Hi everyone! I meant to post this last Sunday, but as you can see, I’ve been running a little behind schedule. Nevertheless, it’s time for a short review of what has been happening in the world of science, and last week has been an interesting week as far as that goes. Let’s start with the big news.
Announcement of the 2015 Nobel Prizes
Earlier last week, the Nobel Assembly at Karolinska Institutet, and the Royal Swedish Academy of Sciences announced the names of the recipients of the 2015 Nobel Prizes in Physiology and Medicine, Physics and Chemistry. Here’re the announcements from the official website –
The Nobel Prize in Physiology or Medicine 2015 was divided, one half jointly to William C. Campbell and Satoshi Ōmura “for their discoveries concerning a novel therapy against infections caused by roundworm parasites” and the other half to Youyou Tu “for her discoveries concerning a novel therapy against Malaria“.
The Nobel Prize in Physics 2015 was awarded jointly to Takaaki Kajita and Arthur B. McDonald “for the discovery of neutrino oscillations, which shows that neutrinos have mass”
The Nobel Prize in Chemistry 2015 was awarded jointly to Tomas Lindahl, Paul Modrich and Aziz Sancar “for mechanistic studies of DNA repair“.
We’ll be exploring each of these awards in more detail in the coming week, along with a brief look at the life and career of each of the eight awardees.

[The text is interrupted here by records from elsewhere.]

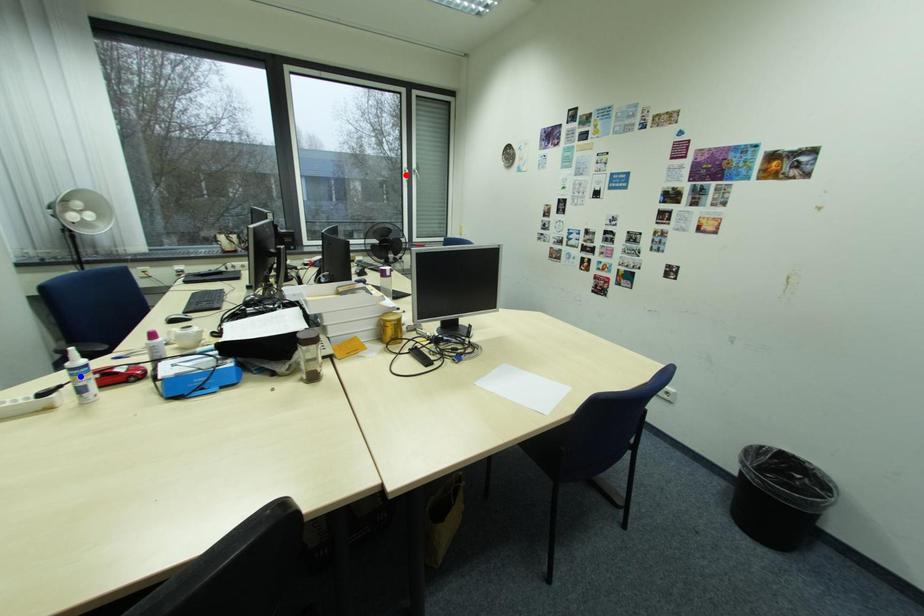 Question: Two points are marked on the image. Which point is closer to the camera?

Choices:
 (A) Blue point is closer.
 (B) Red point is closer.

Answer: (A) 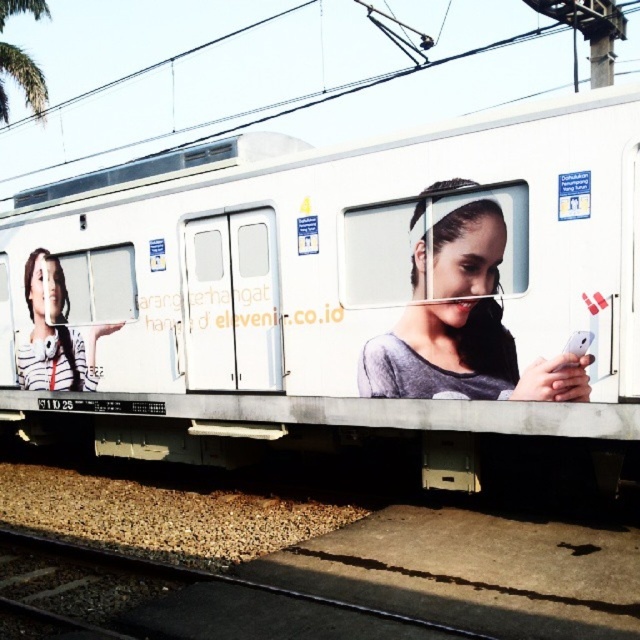 The width and height of the screenshot is (640, 640). In order to click on matte gray phone at center in this screenshot , I will do [x=461, y=324].

Who is positioned more to the right, matte gray phone at center or striped fabric shirt at left?

matte gray phone at center is more to the right.

At what (x,y) coordinates should I click in order to perform the action: click on matte gray phone at center. Please return your answer as a coordinate pair (x, y). This screenshot has width=640, height=640. Looking at the image, I should click on (461, 324).

Looking at this image, who is taller, white matte train at center or matte gray phone at center?

matte gray phone at center

Is white matte train at center further to camera compared to matte gray phone at center?

Yes.

Between point (145, 257) and point (493, 381), which one is positioned behind?

Positioned behind is point (145, 257).

The width and height of the screenshot is (640, 640). Find the location of `white matte train at center`. white matte train at center is located at coordinates (337, 294).

Who is shorter, matte gray phone at center or black asphalt train track at lower center?

With less height is black asphalt train track at lower center.

Who is more distant from viewer, (465, 234) or (396, 618)?

The point (465, 234) is more distant.

Which is in front, point (540, 376) or point (276, 586)?

Positioned in front is point (276, 586).

Locate an element on the screen. This screenshot has width=640, height=640. matte gray phone at center is located at coordinates (461, 324). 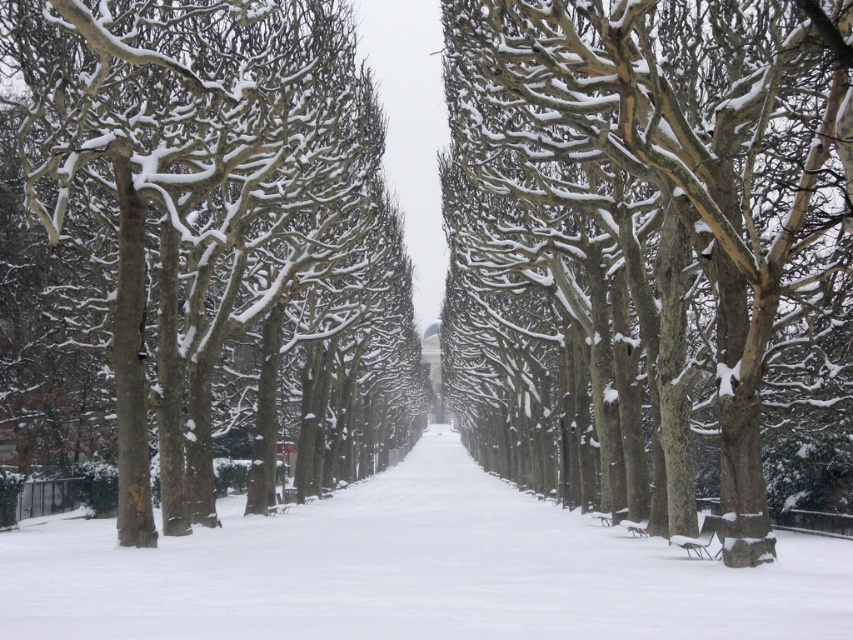 Question: Which point appears closest to the camera in this image?

Choices:
 (A) (824, 28)
 (B) (194, 182)
 (C) (717, 556)
 (D) (134, 570)

Answer: (A)

Question: Which object is closer to the camera taking this photo?

Choices:
 (A) white snow-covered pavement at center
 (B) snow-covered bark trees at center
 (C) smooth bark trees at center

Answer: (A)

Question: Which point appears closest to the camera in this image?

Choices:
 (A) (65, 296)
 (B) (486, 80)
 (C) (688, 544)
 (D) (592, 598)

Answer: (D)

Question: Can you confirm if snow-covered bark trees at center is positioned above smooth bark trees at center?

Choices:
 (A) yes
 (B) no

Answer: (B)

Question: Does snow-covered bark trees at center come in front of wooden park bench at center?

Choices:
 (A) no
 (B) yes

Answer: (B)

Question: Can you confirm if white snow-covered pavement at center is bigger than wooden park bench at center?

Choices:
 (A) no
 (B) yes

Answer: (B) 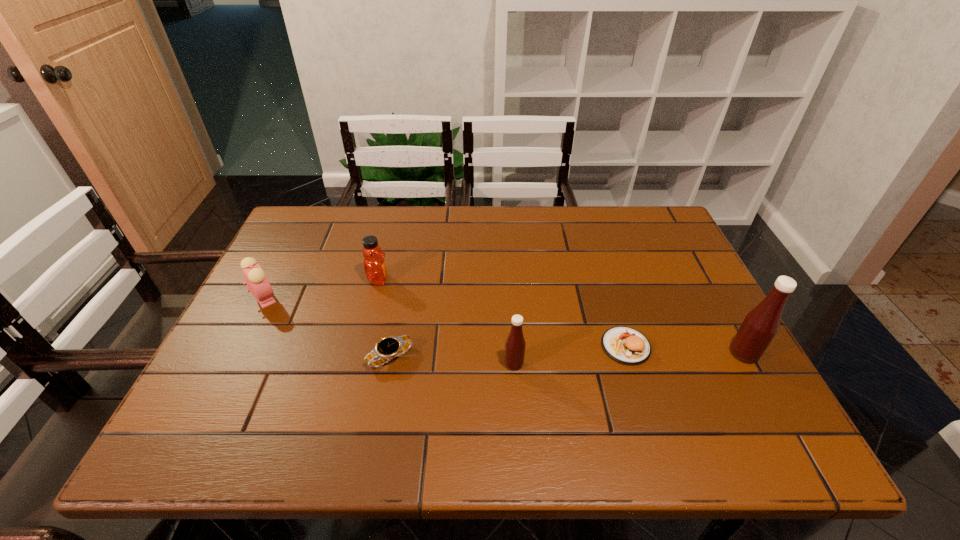 Identify the location of empty space between the leftmost object and the shorter Tabasco sauce. This screenshot has width=960, height=540. (390, 331).

Identify which object is located as the fourth nearest to the fifth tallest object. Please provide its 2D coordinates. Your answer should be formatted as a tuple, i.e. [(x, y)], where the tuple contains the x and y coordinates of a point satisfying the conditions above.

[(375, 269)]

Select which object appears as the fourth closest to the shortest object. Please provide its 2D coordinates. Your answer should be formatted as a tuple, i.e. [(x, y)], where the tuple contains the x and y coordinates of a point satisfying the conditions above.

[(626, 345)]

Where is `free location that satisfies the following two spatial constraints: 1. on the face of the taller Tabasco sauce; 2. on the left side of the alarm clock`? free location that satisfies the following two spatial constraints: 1. on the face of the taller Tabasco sauce; 2. on the left side of the alarm clock is located at coordinates (236, 354).

Identify the location of blank area in the image that satisfies the following two spatial constraints: 1. on the front label of the shortest object; 2. on the left side of the honey. Image resolution: width=960 pixels, height=540 pixels. (359, 357).

Image resolution: width=960 pixels, height=540 pixels. I want to click on free region that satisfies the following two spatial constraints: 1. on the face of the third shortest object; 2. on the back side of the shortest object, so click(x=234, y=357).

This screenshot has width=960, height=540. I want to click on vacant region that satisfies the following two spatial constraints: 1. on the front label of the tallest object; 2. on the right side of the honey, so pos(360,354).

Image resolution: width=960 pixels, height=540 pixels. In order to click on free location that satisfies the following two spatial constraints: 1. on the face of the leftmost object; 2. on the right side of the left Tabasco sauce in this screenshot , I will do `click(230, 364)`.

Locate an element on the screen. free space that satisfies the following two spatial constraints: 1. on the back side of the rightmost object; 2. on the face of the fourth tallest object is located at coordinates (712, 298).

You are a GUI agent. You are given a task and a screenshot of the screen. Output one action in this format:
    pyautogui.click(x=<x>, y=<y>)
    Task: Click on the vacant region that satisfies the following two spatial constraints: 1. on the back side of the shorter Tabasco sauce; 2. on the right side of the rightmost object
    Image resolution: width=960 pixels, height=540 pixels.
    Given the screenshot: What is the action you would take?
    pyautogui.click(x=514, y=354) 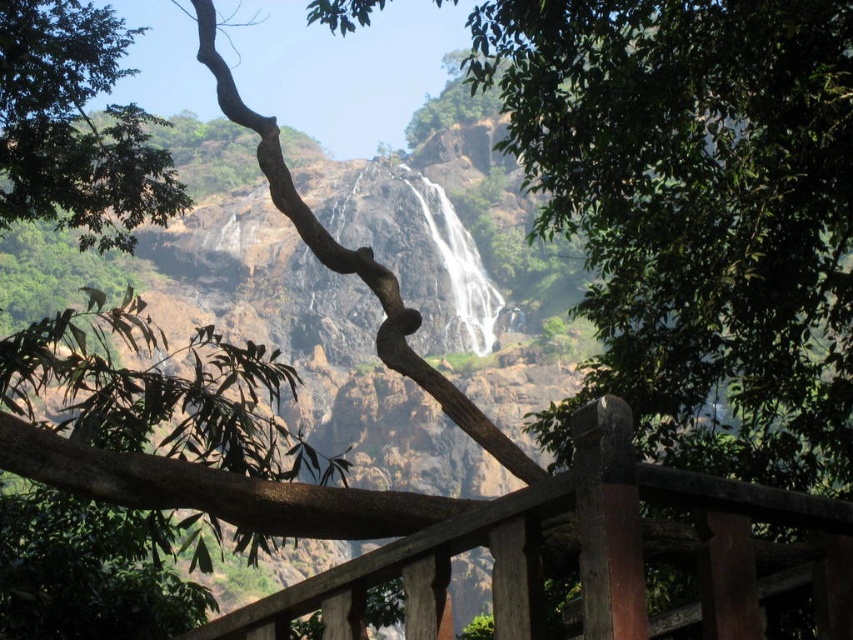 Question: Can you confirm if brown wooden fence at center is smaller than green leafy tree at upper left?

Choices:
 (A) no
 (B) yes

Answer: (B)

Question: Can you confirm if brown wooden fence at center is wider than green leafy tree at upper left?

Choices:
 (A) no
 (B) yes

Answer: (A)

Question: Can you confirm if brown wooden fence at center is positioned above green leafy tree at upper left?

Choices:
 (A) yes
 (B) no

Answer: (B)

Question: Which object is farther from the camera taking this photo?

Choices:
 (A) green leafy tree at upper left
 (B) brown wooden fence at center

Answer: (A) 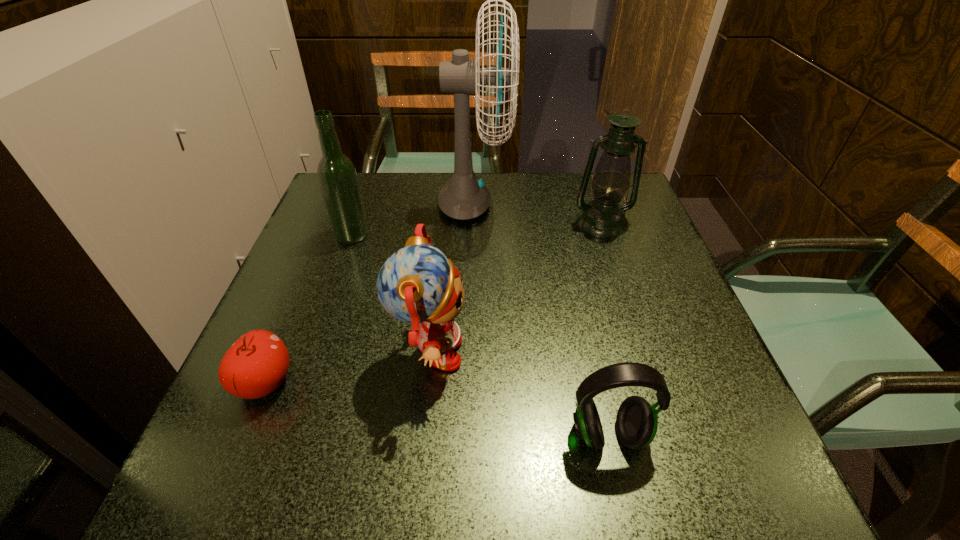 The width and height of the screenshot is (960, 540). What are the coordinates of `fan` in the screenshot? It's located at (464, 197).

Where is `liquor`? liquor is located at coordinates 337,176.

This screenshot has height=540, width=960. I want to click on oil lamp, so click(603, 216).

Locate an element on the screen. doll is located at coordinates (417, 284).

Where is `headset`? headset is located at coordinates (636, 422).

The height and width of the screenshot is (540, 960). Identify the location of the shortest object. (257, 363).

This screenshot has height=540, width=960. I want to click on free spot located 0.200m on the front-facing side of the tallest object, so click(587, 206).

This screenshot has height=540, width=960. I want to click on free space located 0.070m on the right of the liquor, so click(398, 235).

I want to click on vacant region located 0.120m on the left of the oil lamp, so click(524, 221).

Where is `blank space located 0.240m on the face of the doll`? The height and width of the screenshot is (540, 960). blank space located 0.240m on the face of the doll is located at coordinates (601, 355). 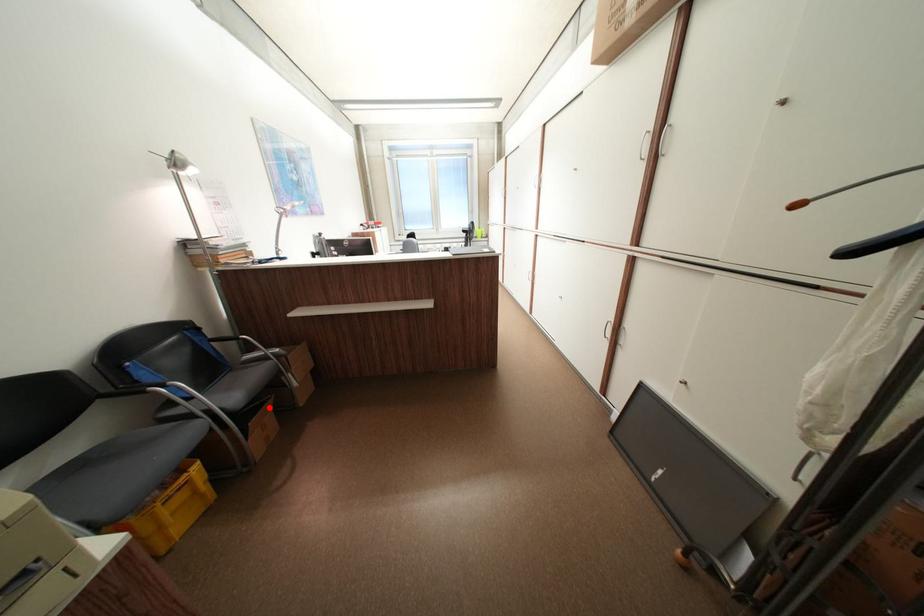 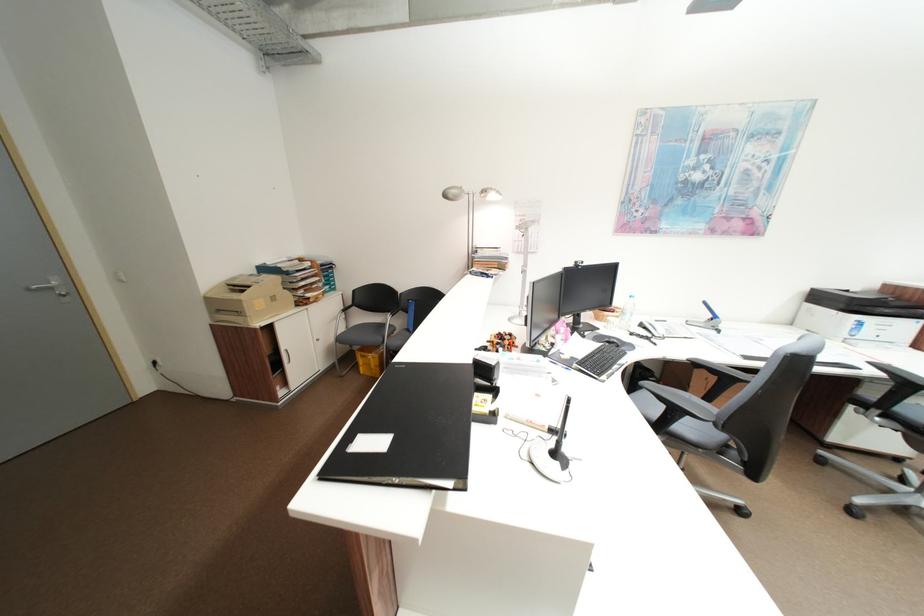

Hands and Feet of ancient humans
In late 2013, a pair of explorers entering a cave in the Rising Star system in South Africa stumbled upon a narrow chamber filled with what looked like human bones. It soon became clear that the bones belonged to a human species that no one had ever seen before. Over several weeks of excavation and digging, more than 1500 bone fragments were found, belonging to at least 15 different individuals. The new species was named Homo naledi (a nod to the cave of origin, ‘naledi’ means ‘star’ in the Sotho language). Homo naledi had features both primitive and modern – diminutive in size, small- brained, but with a bone structure eerily similar to modern humans. This week, researchers published their analysis of the hand of Homo naledi, as assessed from bone fragments found in the Rising Star cave.